SLearnLLM: A Self-Learning Framework for Efficient Domain-Specific Adaptation of Large Language Models
This work addresses computational waste in domain-specific LLM adaptation, offering a more efficient fine-tuning method for practitioners in fields like agriculture and medicine, though it is incremental as it builds on existing supervised fine-tuning techniques.
The paper tackles the inefficiency of fine-tuning large language models (LLMs) on entire datasets when they already know much of the content, proposing a self-learning framework that filters out known QA pairs to focus on unknown knowledge, which reduces training time while achieving comparable performance gains in agriculture and medicine domains.
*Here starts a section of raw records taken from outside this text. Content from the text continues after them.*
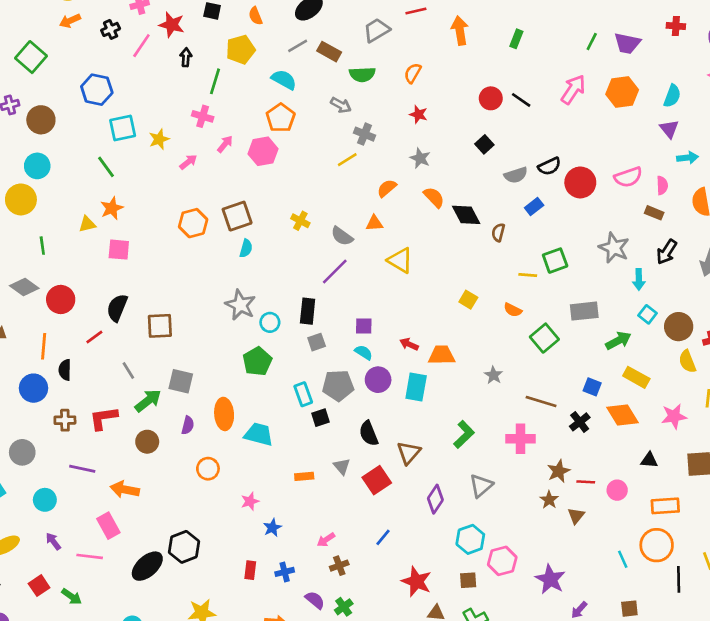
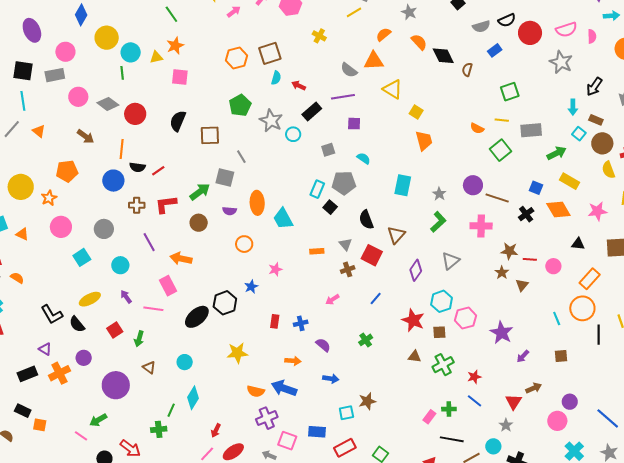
cyan circle: (37, 166) -> (131, 52), moved
brown rectangle: (654, 213) -> (596, 120), moved
yellow cross: (300, 221) -> (319, 36), moved
orange triangle: (374, 223) -> (374, 61), size x1.5
gray star: (614, 248) -> (561, 62), moved
purple line: (335, 272) -> (343, 97), turned 35
yellow line: (528, 275) -> (502, 120), moved
yellow square: (468, 300) -> (416, 112), moved
black rectangle: (308, 311) -> (312, 112), moved, turned 42
purple square: (364, 326) -> (354, 124), moved
red line: (94, 337) -> (158, 171), moved
red arrow: (409, 344) -> (299, 86), moved
orange trapezoid: (442, 355) -> (424, 141), moved, turned 75
green pentagon: (257, 361) -> (240, 105), moved
black semicircle: (65, 370) -> (137, 167), turned -84
gray line: (128, 371) -> (241, 157), moved
gray star: (493, 375) -> (439, 194), moved
purple circle: (378, 380) -> (473, 185), moved
cyan rectangle: (303, 394) -> (317, 189), turned 42
black square: (320, 418) -> (330, 207), turned -32
purple semicircle: (188, 425) -> (230, 211), turned 80
cyan trapezoid: (259, 434) -> (283, 219), turned -135
purple line: (82, 469) -> (149, 242), turned 48
brown star: (559, 471) -> (509, 251), turned 30
red square: (377, 480) -> (372, 255), turned -30
orange rectangle: (665, 506) -> (590, 279), turned -45
blue star: (272, 528) -> (251, 287), moved
brown cross: (339, 566) -> (348, 269), moved
red star: (416, 582) -> (413, 320), moved
green arrow: (72, 597) -> (139, 339), turned 70
green cross: (344, 607) -> (366, 340), moved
When using supervised fine-tuning (SFT) to adapt large language models (LLMs) to specific domains, a significant challenge arises: should we use the entire SFT dataset for fine-tuning? Common practice often involves fine-tuning directly on the entire dataset due to limited information on the LLM's past training data. However, if the SFT dataset largely overlaps with the model's existing knowledge, the performance gains are minimal, leading to wasted computational resources. Identifying the unknown knowledge within the SFT dataset and using it to fine-tune the model could substantially improve the training efficiency. To address this challenge, we propose a self-learning framework for LLMs inspired by human learning pattern. This framework takes a fine-tuning (SFT) dataset in a specific domain as input. First, the LLMs answer the questions in the SFT dataset. The LLMs then objectively grade the responses and filter out the incorrectly answered QA pairs. Finally, we fine-tune the LLMs based on this filtered QA set. Experimental results in the fields of agriculture and medicine demonstrate that our method substantially reduces training time while achieving comparable improvements to those attained with full dataset fine-tuning. By concentrating on the unknown knowledge within the SFT dataset, our approach enhances the efficiency of fine-tuning LLMs.